§ Activity
Every record is to be restated exactly, with nothing left out.

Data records
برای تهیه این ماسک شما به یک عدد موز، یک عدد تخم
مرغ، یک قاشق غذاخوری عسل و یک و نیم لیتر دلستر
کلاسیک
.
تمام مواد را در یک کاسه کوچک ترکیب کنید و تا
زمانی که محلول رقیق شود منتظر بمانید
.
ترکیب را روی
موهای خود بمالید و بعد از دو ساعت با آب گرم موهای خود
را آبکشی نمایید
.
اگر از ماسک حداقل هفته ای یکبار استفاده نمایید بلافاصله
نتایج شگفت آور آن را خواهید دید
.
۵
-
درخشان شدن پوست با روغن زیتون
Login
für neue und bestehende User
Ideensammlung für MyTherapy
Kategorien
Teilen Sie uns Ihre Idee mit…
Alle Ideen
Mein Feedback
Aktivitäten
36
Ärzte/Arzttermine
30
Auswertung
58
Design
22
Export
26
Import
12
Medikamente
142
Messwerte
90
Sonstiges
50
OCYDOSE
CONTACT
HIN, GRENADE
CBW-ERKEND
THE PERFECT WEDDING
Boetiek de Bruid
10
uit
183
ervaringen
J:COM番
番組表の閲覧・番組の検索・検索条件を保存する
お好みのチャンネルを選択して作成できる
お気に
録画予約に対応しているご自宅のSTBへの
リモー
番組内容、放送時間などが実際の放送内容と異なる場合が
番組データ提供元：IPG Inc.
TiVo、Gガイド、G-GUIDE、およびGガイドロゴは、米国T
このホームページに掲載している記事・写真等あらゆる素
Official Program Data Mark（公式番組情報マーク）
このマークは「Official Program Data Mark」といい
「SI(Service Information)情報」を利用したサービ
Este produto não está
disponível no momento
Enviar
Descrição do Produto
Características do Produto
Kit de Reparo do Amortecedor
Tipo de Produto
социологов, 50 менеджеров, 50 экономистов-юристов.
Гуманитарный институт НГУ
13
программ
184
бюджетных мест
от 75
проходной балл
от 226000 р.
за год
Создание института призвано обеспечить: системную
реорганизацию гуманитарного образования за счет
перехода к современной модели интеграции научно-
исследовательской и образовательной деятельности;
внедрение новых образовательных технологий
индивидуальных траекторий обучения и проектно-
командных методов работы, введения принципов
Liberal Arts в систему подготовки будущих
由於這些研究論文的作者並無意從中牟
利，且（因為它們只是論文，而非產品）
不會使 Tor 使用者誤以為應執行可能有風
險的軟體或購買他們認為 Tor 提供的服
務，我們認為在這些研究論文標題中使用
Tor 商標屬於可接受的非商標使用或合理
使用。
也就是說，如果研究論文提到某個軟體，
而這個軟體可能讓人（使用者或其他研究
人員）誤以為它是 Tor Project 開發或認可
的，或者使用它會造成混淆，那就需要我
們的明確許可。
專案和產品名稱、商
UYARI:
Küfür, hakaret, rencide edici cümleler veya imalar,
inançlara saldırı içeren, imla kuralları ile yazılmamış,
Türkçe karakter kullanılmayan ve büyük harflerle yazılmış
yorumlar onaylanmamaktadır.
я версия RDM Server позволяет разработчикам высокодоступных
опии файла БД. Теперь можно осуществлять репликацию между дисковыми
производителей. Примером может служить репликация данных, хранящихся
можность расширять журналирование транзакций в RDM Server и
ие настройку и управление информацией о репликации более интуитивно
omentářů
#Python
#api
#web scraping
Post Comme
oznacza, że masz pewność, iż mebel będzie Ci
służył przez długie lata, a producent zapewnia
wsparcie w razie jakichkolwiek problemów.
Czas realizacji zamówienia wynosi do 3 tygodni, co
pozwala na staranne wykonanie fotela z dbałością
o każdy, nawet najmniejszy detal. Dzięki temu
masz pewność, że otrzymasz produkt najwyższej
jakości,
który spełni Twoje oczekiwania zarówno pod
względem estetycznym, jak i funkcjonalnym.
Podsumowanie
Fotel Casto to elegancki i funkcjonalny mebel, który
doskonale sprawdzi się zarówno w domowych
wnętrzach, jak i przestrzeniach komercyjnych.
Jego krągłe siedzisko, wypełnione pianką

§ Reply to the exercise
برای تهیه این ماسک شما به یک عدد موز، یک عدد تخم
مرغ، یک قاشق غذاخوری عسل و یک و نیم لیتر دلستر
کلاسیک
.
تمام مواد را در یک کاسه کوچک ترکیب کنید و تا
زمانی که محلول رقیق شود منتظر بمانید
.
ترکیب را روی
موهای خود بمالید و بعد از دو ساعت با آب گرم موهای خود
را آبکشی نمایید
.
اگر از ماسک حداقل هفته ای یکبار استفاده نمایید بلافاصله
نتایج شگفت آور آن را خواهید دید
.
۵
-
درخشان شدن پوست با روغن زیتون
Login
für neue und bestehende User
Ideensammlung für MyTherapy
Kategorien
Teilen Sie uns Ihre Idee mit…
Alle Ideen
Mein Feedback
Aktivitäten
36
Ärzte/Arzttermine
30
Auswertung
58
Design
22
Export
26
Import
12
Medikamente
142
Messwerte
90
Sonstiges
50
OCYDOSE
CONTACT
HIN, GRENADE
CBW-ERKEND
THE PERFECT WEDDING
Boetiek de Bruid
10
uit
183
ervaringen
J:COM番
番組表の閲覧・番組の検索・検索条件を保存する
お好みのチャンネルを選択して作成できる
お気に
録画予約に対応しているご自宅のSTBへの
リモー
番組内容、放送時間などが実際の放送内容と異なる場合が
番組データ提供元：IPG Inc.
TiVo、Gガイド、G-GUIDE、およびGガイドロゴは、米国T
このホームページに掲載している記事・写真等あらゆる素
Official Program Data Mark（公式番組情報マーク）
このマークは「Official Program Data Mark」といい
「SI(Service Information)情報」を利用したサービ
Este produto não está
disponível no momento
Enviar
Descrição do Produto
Características do Produto
Kit de Reparo do Amortecedor
Tipo de Produto
социологов, 50 менеджеров, 50 экономистов-юристов.
Гуманитарный институт НГУ
13
программ
184
бюджетных мест
от 75
проходной балл
от 226000 р.
за год
Создание института призвано обеспечить: системную
реорганизацию гуманитарного образования за счет
перехода к современной модели интеграции научно-
исследовательской и образовательной деятельности;
внедрение новых образовательных технологий
индивидуальных траекторий обучения и проектно-
командных методов работы, введения принципов
Liberal Arts в систему подготовки будущих
由於這些研究論文的作者並無意從中牟
利，且（因為它們只是論文，而非產品）
不會使 Tor 使用者誤以為應執行可能有風
險的軟體或購買他們認為 Tor 提供的服
務，我們認為在這些研究論文標題中使用
Tor 商標屬於可接受的非商標使用或合理
使用。
也就是說，如果研究論文提到某個軟體，
而這個軟體可能讓人（使用者或其他研究
人員）誤以為它是 Tor Project 開發或認可
的，或者使用它會造成混淆，那就需要我
們的明確許可。
專案和產品名稱、商
UYARI:
Küfür, hakaret, rencide edici cümleler veya imalar,
inançlara saldırı içeren, imla kuralları ile yazılmamış,
Türkçe karakter kullanılmayan ve büyük harflerle yazılmış
yorumlar onaylanmamaktadır.
я версия RDM Server позволяет разработчикам высокодоступных
опии файла БД. Теперь можно осуществлять репликацию между дисковыми
производителей. Примером может служить репликация данных, хранящихся
можность расширять журналирование транзакций в RDM Server и
ие настройку и управление информацией о репликации более интуитивно
omentářů
#Python
#api
#web scraping
Post Comme
oznacza, że masz pewność, iż mebel będzie Ci
służył przez długie lata, a producent zapewnia
wsparcie w razie jakichkolwiek problemów.
Czas realizacji zamówienia wynosi do 3 tygodni, co
pozwala na staranne wykonanie fotela z dbałością
o każdy, nawet najmniejszy detal. Dzięki temu
masz pewność, że otrzymasz produkt najwyższej
jakości,
który spełni Twoje oczekiwania zarówno pod
względem estetycznym, jak i funkcjonalnym.
Podsumowanie
Fotel Casto to elegancki i funkcjonalny mebel, który
doskonale sprawdzi się zarówno w domowych
wnętrzach, jak i przestrzeniach komercyjnych.
Jego krągłe siedzisko, wypełnione pianką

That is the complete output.